Avec des raisonnements souvent diamétralement opposés, bien des militants se disent qu’avec la gauche au pouvoir se prépare une montée des luttes des salariés. Les uns partent de l’idée que les travailleurs se sentiront encouragés par la gauche au gouvernement, d’autres au contraire, se disent que les déceptions que suscitera la politique de la gauche au gouvernement ne manqueront pas de provoquer un mécontentement qui se manifestera dans l’explosion d’un ras le bol, et qu’à ce moment-là, les révolutionnaires auront pour tâche de donner des perspectives aux travailleurs retrouvant le chemin de la lutte. Il s’agit là de raisonnements tout faits, sans grand rapport avec la réalité. Pour les militants de la classe ouvrière, il ne s’agit pas de supputer ce que feront les travailleurs, mais d’essayer de les armer dans la mesure de leurs forces et de leurs moyens pour faire face aux conditions nouvelles dans lesquelles ils vont devoir défendre leurs propres intérêts. Et dans ce sens-là, toutes les visions mythiques sur les luttes aveuglent plus qu’elles n’éclairent.

Loin de susciter par on ne sait quelle spontanéité ou un aveugle encouragement, les luttes de la classe ouvrière, les partis de gauche feront tout ce qui est en leurs moyens pour étouffer le monde du travail, le faire taire, et lui faire accepter une politique qui tourne le dos à ses intérêts en évitant bien sûr, dans la mesure du possible les affrontements.

Loin de provoquer une montée des luttes, l’arrivée impromptue de la gauche au gouvernement se traduira probablement dans un premier temps par une déprime des luttes pour la simple raison que la grande majorité des militants de la classe ouvrière étaient et sont encore solidaires des partis au pouvoir et s’ils ne sont plus solidaires d’eux, ils sont pour le moins désorientés.

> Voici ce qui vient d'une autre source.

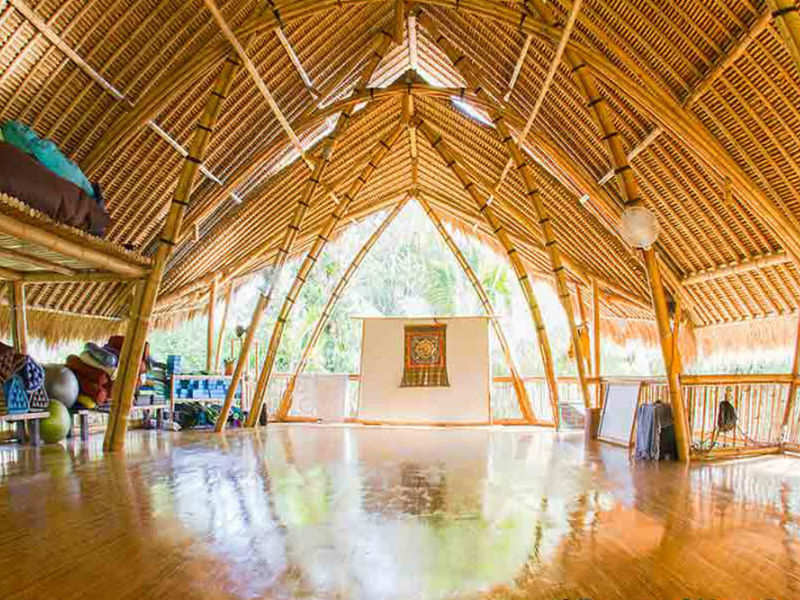 I want to click on exercise ball, so click(x=54, y=422), click(x=61, y=390). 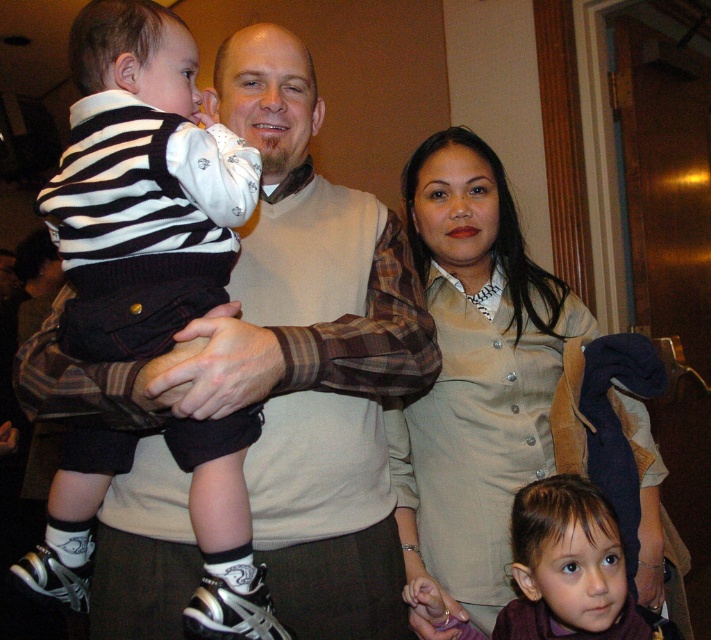 Question: Which object is the farthest from the striped knit sweater at center?

Choices:
 (A) brown matte hair at lower right
 (B) matte beige dress at center

Answer: (A)

Question: Is striped knit sweater at center positioned at the back of matte beige dress at center?

Choices:
 (A) yes
 (B) no

Answer: (B)

Question: Which object is closer to the camera taking this photo?

Choices:
 (A) matte beige dress at center
 (B) striped knit sweater at center
 (C) brown matte hair at lower right

Answer: (B)

Question: Does matte beige dress at center lie behind brown matte hair at lower right?

Choices:
 (A) yes
 (B) no

Answer: (A)

Question: Considering the real-world distances, which object is closest to the striped knit sweater at center?

Choices:
 (A) brown matte hair at lower right
 (B) matte beige dress at center

Answer: (B)

Question: Is striped knit sweater at center wider than brown matte hair at lower right?

Choices:
 (A) no
 (B) yes

Answer: (B) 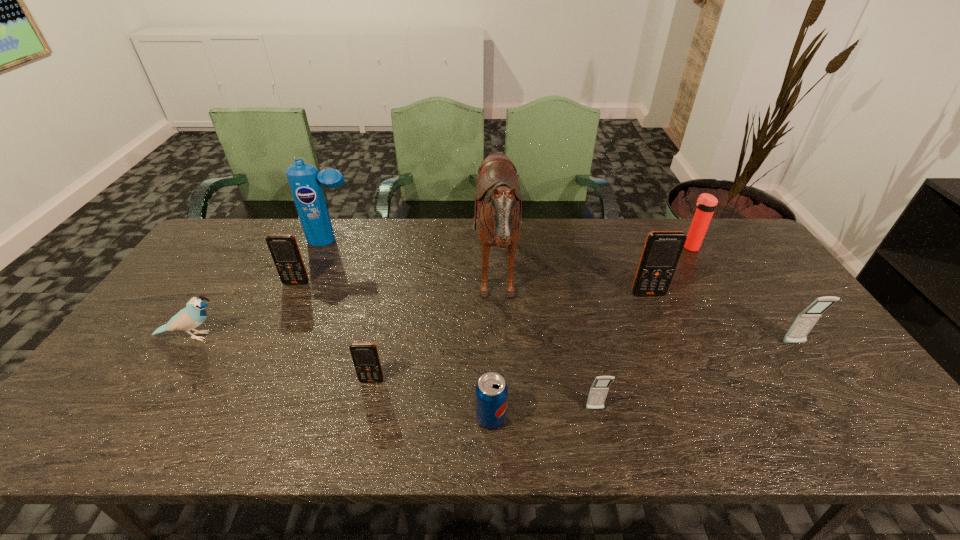 This screenshot has width=960, height=540. Find the location of `brown saddle`. brown saddle is located at coordinates click(498, 201).

Locate an element on the screen. the tallest object is located at coordinates (498, 201).

Image resolution: width=960 pixels, height=540 pixels. Find the location of `shampoo`. shampoo is located at coordinates (304, 180).

Identify the location of the third object from right to left. (662, 250).

The width and height of the screenshot is (960, 540). In order to click on the second farthest orange cellular telephone in this screenshot , I will do `click(662, 250)`.

Locate an element on the screen. The image size is (960, 540). thermos bottle is located at coordinates (706, 203).

The image size is (960, 540). I want to click on the bigger gray cellular telephone, so click(x=805, y=321).

Where is `the rightmost cellular telephone`? The width and height of the screenshot is (960, 540). the rightmost cellular telephone is located at coordinates (805, 321).

I want to click on the farthest orange cellular telephone, so [284, 249].

The image size is (960, 540). Find the location of `the leftmost orange cellular telephone`. the leftmost orange cellular telephone is located at coordinates (284, 249).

Les luttes des travailleurs ne sont pas des phénomènes spontanés indépendants de leur conscience politique et en particulier de la conscience politique des militants, et le problème aujourd’hui, pour ceux qui se posent le problème de l’avenir du mouvement ouvrier, de ses luttes et qui voient en lui la seule force de progrès, est d’aider les travailleurs, les militants ouvriers à y voir clair, c’est-à-dire à ne pas se sentir solidaires des partis au pouvoir.

La politique de la gauche la conduira à un moment ou à un autre à s’opposer directement aux travailleurs. Pour que cela ne se traduise pas par une démoralisation ou par des affrontements sans perspectives, il est nécessaire et urgent de s’y préparer dès maintenant.

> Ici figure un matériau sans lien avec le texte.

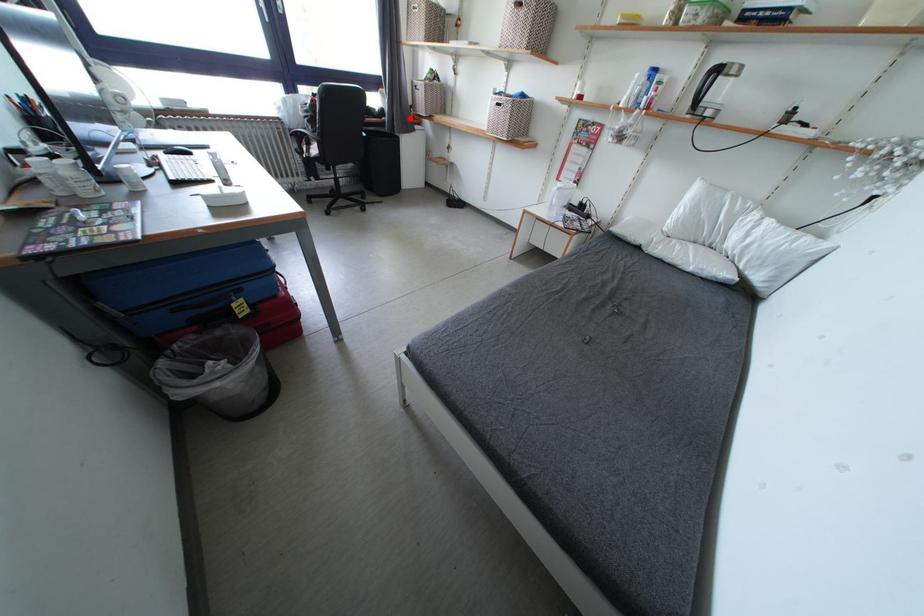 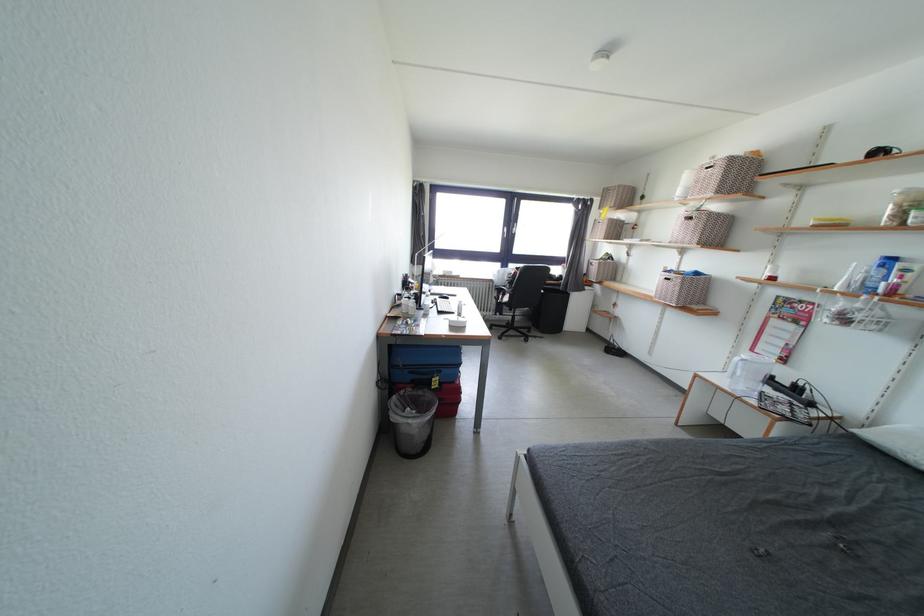 Question: A red point is marked in image1. In image2, is the corresponding 3D point closer to the camera or farther? Reply with the corresponding letter.

Choices:
 (A) The corresponding 3D point is closer.
 (B) The corresponding 3D point is farther.

Answer: (B)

Rencontres citoyennes : faire parler ou mieux faire taire ?

Le Parti Communiste organise des assemblées citoyennes, qui semblent rencontrer un succès très relatif. Bien des militants les boudent, et ont compris que la présence de ministres de leur parti au gouvernement, les amenaient à "refaire comme en 81", c'est-à-dire cautionner et faire appliquer une politique anti-ouvrière au service du patronat, et beaucoup d'entre eux ont dit clairement qu'ils ne voulaient pas refaire l'expérience.

Par exemple, à une assemblée dans la banlieue de Bordeaux, un responsable local expliquait à la quinzaine de militants et sympathisants présents que les mesures prises par le gouvernement, bien qu'insuffisantes, allaient dans le bon sens. Ce qu'il faudrait, c'est "faire pression" sur le gouvernement et sur tous les élus, c'est "intervenir", pour "aider au changement", pour que le gouvernement mène une vraie politique de gauche.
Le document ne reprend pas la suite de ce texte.